A worker who has recall rights and who is entitled to termination pay due to the fact that of a layoff of 35 weeks or more may pick to:
– keep their recall rights and not be paid termination pay (or discontinuance wage, if they were entitled to severance pay) at that time;
or
– offer up their recall rights and get termination pay (and severance pay, if they were entitled to discontinuance wage).
If a staff member is entitled to both termination pay and discontinuance wage, they must make the same option for both.
If a worker who is not represented by a trade union elects to keep their recall rights or fails to decide, the employer needs to send the quantity of the termination pay (and severance pay, if any) to the Director of Employment Standards, who holds the cash in trust.
If a staff member who is represented by a trade union elects to keep their recall rights or fails to make a choice, the company and the trade union should attempt to come to a plan to hold the termination pay (and severance pay, if any) in trust for the staff member. If they can not pertain to a plan, and the trade union encourages the company and the Director of Employment Standards in writing that efforts have failed, the company should send out the termination pay (and severance pay, if any) to the Director of Employment Standards, who holds the cash in trust.
If a worker picks to quit their recall rights or if the recall rights end, the money that is held in trust must be sent to the staff member.
If the employee accepts a recall back to work, the money that is held in trust will be returned to the company.
Exemptions to observe of termination or termination pay
A number of these exemptions are complicated. Please get in touch with the Employment Standards Information Centre, 1-800-531-5551, if you need more information. Please also describe the unique guideline tool.

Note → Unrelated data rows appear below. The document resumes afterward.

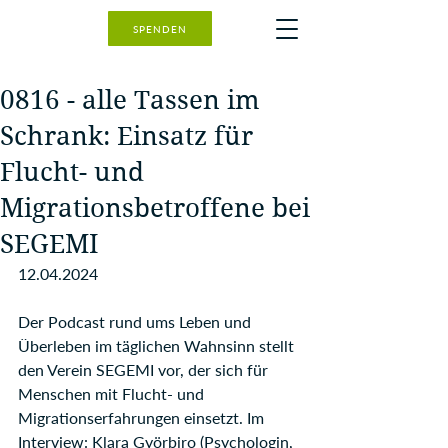
SPENDEN
0816 - alle Tassen im
Schrank: Einsatz für
Flucht- und
Migrationsbetroffene bei
SEGEMI
12.04.2024
Der Podcast rund ums Leben und 
Überleben im täglichen Wahnsinn stellt 
den Verein SEGEMI vor, der sich für 
Menschen mit Flucht- und 
Migrationserfahrungen einsetzt. Im 
Interview: Klara Györbiro (Psychologin, 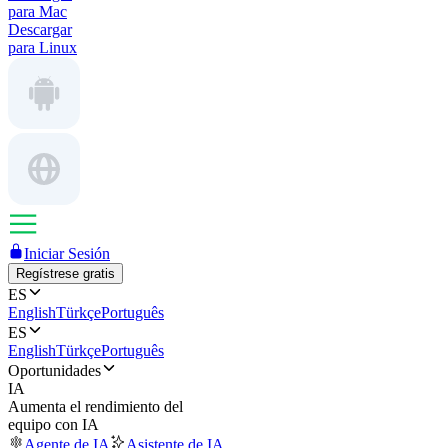
para Mac
Descargar
para Linux
Iniciar Sesión
Regístrese gratis
ES
English
Türkçe
Português
ES
English
Türkçe
Português
Oportunidades
IA
Aumenta el rendimiento del
equipo con IA
Agente de IA
Asistente de IA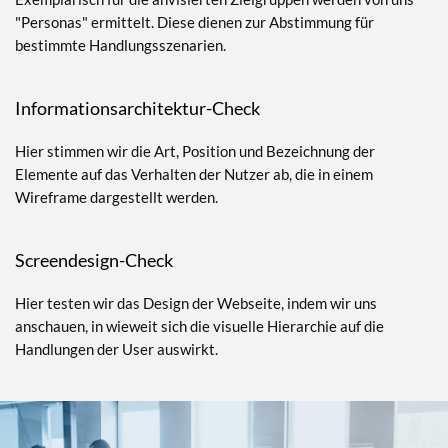
"Personas" ermittelt. Diese dienen zur Abstimmung für
bestimmte Handlungsszenarien.
Informationsarchitektur-Check
Hier stimmen wir die Art, Position und Bezeichnung der
Elemente auf das Verhalten der Nutzer ab, die in einem
Wireframe dargestellt werden.
Screendesign-Check
Hier testen wir das Design der Webseite, indem wir uns
anschauen, in wieweit sich die visuelle Hierarchie auf die
Handlungen der User auswirkt.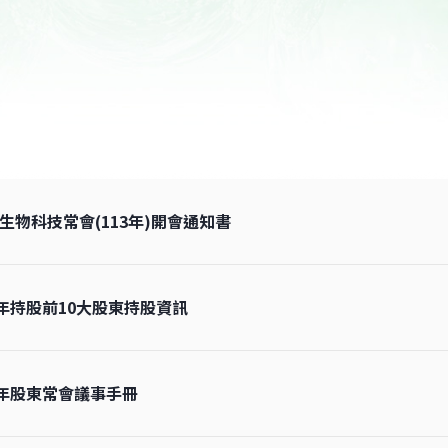
高齡族群產品開發
生物科技常會(113年)開會通知書
3年持股前10大股東持股資訊
3年股東常會議事手冊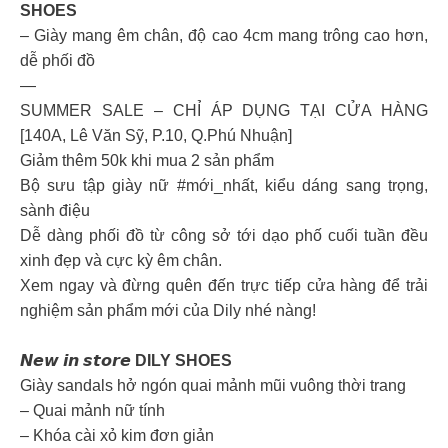
SHOES
– Giày mang êm chân, độ cao 4cm mang trông cao hơn,
dễ phối đồ
—
SUMMER SALE – CHỈ ÁP DỤNG TẠI CỬA HÀNG
[140A, Lê Văn Sỹ, P.10, Q.Phú Nhuận]
Giảm thêm 50k khi mua 2 sản phẩm
Bộ sưu tập giày nữ #mới_nhất, kiểu dáng sang trọng,
sành điệu
Dễ dàng phối đồ từ công sở tới dạo phố cuối tuần đều
xinh đẹp và cực kỳ êm chân.
Xem ngay và đừng quên đến trực tiếp cửa hàng để trải
nghiệm sản phẩm mới của Dily nhé nàng!
𝙉𝙚𝙬 𝙞𝙣 𝙨𝙩𝙤𝙧𝙚
DILY SHOES
Giày sandals hở ngón quai mảnh mũi vuông thời trang
– Quai mảnh nữ tính
– Khóa cài xỏ kim đơn giản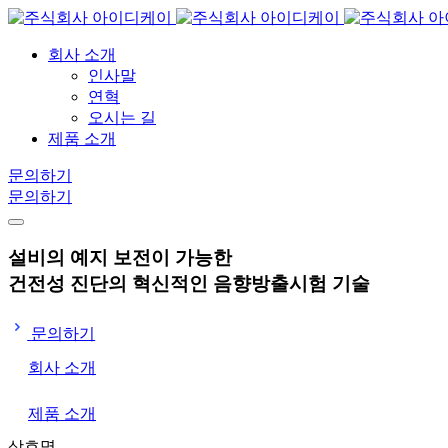
회사 소개
인사말
연혁
오시는 길
제품 소개
문의하기
문의하기
설비의 예지 보전이 가능한
건전성 진단의 혁신적인
음향방출시험 기술
문의하기
회사 소개
제품 소개
상호명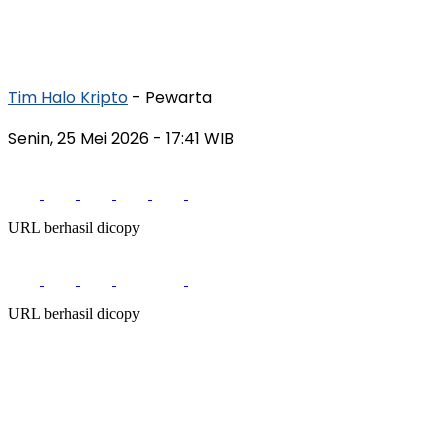
Tim Halo Kripto
- Pewarta
Senin, 25 Mei 2026
- 17:41 WIB
URL berhasil dicopy
URL berhasil dicopy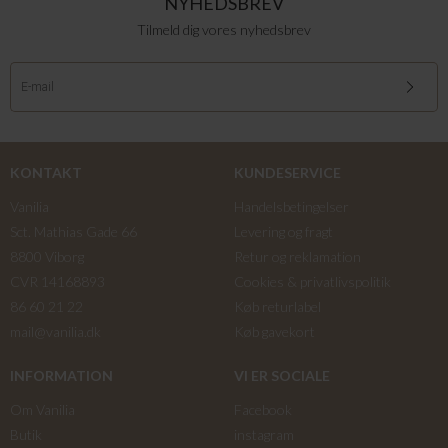
NYHEDSBREV
Tilmeld dig vores nyhedsbrev
KONTAKT
KUNDESERVICE
Vanilia
Handelsbetingelser
Sct. Mathias Gade 66
Levering og fragt
8800 Viborg
Retur og reklamation
CVR 14168893
Cookies & privatlivspolitik
86 60 21 22
Køb returlabel
mail@vanilia.dk
Køb gavekort
INFORMATION
VI ER SOCIALE
Om Vanilia
Facebook
Butik
instagram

The notification of termination and termination pay requirements of the ESA do not apply to an employee who:
– is guilty of wilful misbehavior, disobedience or wilful neglect of responsibility that is not unimportant and has not been excused by the employer. Note: « wilful » includes when a worker planned the resulting consequence or acted recklessly if they knew or need to have understood the effects their conduct would have. Poor work conduct that is accidental or unintended is typically ruled out wilful;
– was employed for a particular length of time or till the completion of a particular job. However, such a staff member will be entitled to observe of termination or termination pay if:- the work ends before the term ends or the task is finished; or
– the term expires or the job is not completed more than 12 months after the employment began; or
– the employment continues for 3 months or more after the term ends or the job is finished;
See also: Employment Standards Self-Service Tool
Wrongful termination
Rights greater than ESA notification of termination, termination pay, discontinuance wage
The rules under the ESA about termination and severance of employment are minimum requirements. Some employees may have rights under the common law that are higher than the rights to notice of termination (or termination pay) and discontinuance wage under the ESA. A staff member might want to sue their former employer in court for « wrongful dismissal ». Employees need to be aware that they can not take legal action against a company for wrongful dismissal and sue for termination pay or severance pay with the ministry for the same termination or severance of work. An employee must select one or the other. Employees may wish to obtain legal advice worrying their rights.